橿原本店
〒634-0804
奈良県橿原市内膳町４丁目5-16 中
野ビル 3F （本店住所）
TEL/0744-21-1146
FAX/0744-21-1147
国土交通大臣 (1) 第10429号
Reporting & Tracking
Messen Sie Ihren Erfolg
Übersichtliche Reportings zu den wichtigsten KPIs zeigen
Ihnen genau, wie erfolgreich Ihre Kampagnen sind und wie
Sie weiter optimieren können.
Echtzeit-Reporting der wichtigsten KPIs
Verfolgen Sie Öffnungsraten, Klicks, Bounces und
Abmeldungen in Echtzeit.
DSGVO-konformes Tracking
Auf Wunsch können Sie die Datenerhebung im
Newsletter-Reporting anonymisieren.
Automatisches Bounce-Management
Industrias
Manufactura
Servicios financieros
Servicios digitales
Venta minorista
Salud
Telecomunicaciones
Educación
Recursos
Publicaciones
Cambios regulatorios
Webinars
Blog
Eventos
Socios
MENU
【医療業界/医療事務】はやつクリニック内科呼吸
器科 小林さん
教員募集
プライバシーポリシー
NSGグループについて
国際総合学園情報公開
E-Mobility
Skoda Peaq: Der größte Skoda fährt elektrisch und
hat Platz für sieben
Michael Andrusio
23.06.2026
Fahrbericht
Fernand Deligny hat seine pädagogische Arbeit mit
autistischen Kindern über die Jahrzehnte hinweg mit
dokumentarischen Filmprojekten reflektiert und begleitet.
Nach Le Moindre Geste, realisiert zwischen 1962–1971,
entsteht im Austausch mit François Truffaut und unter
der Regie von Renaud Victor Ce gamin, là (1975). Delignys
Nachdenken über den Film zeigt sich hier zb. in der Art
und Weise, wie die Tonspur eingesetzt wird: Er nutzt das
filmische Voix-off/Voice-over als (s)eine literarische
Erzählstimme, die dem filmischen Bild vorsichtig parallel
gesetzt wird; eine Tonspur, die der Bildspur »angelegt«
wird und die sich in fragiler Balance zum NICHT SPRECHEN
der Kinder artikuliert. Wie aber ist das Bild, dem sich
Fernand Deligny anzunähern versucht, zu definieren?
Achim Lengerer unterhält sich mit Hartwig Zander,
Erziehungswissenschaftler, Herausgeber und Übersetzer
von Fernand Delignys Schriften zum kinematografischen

========================================

# THE PROBLEM:
Tally the lines of the listing that hold the string "Tonspur", then reply with that number alone.

# WRITTEN RESPONSE:
2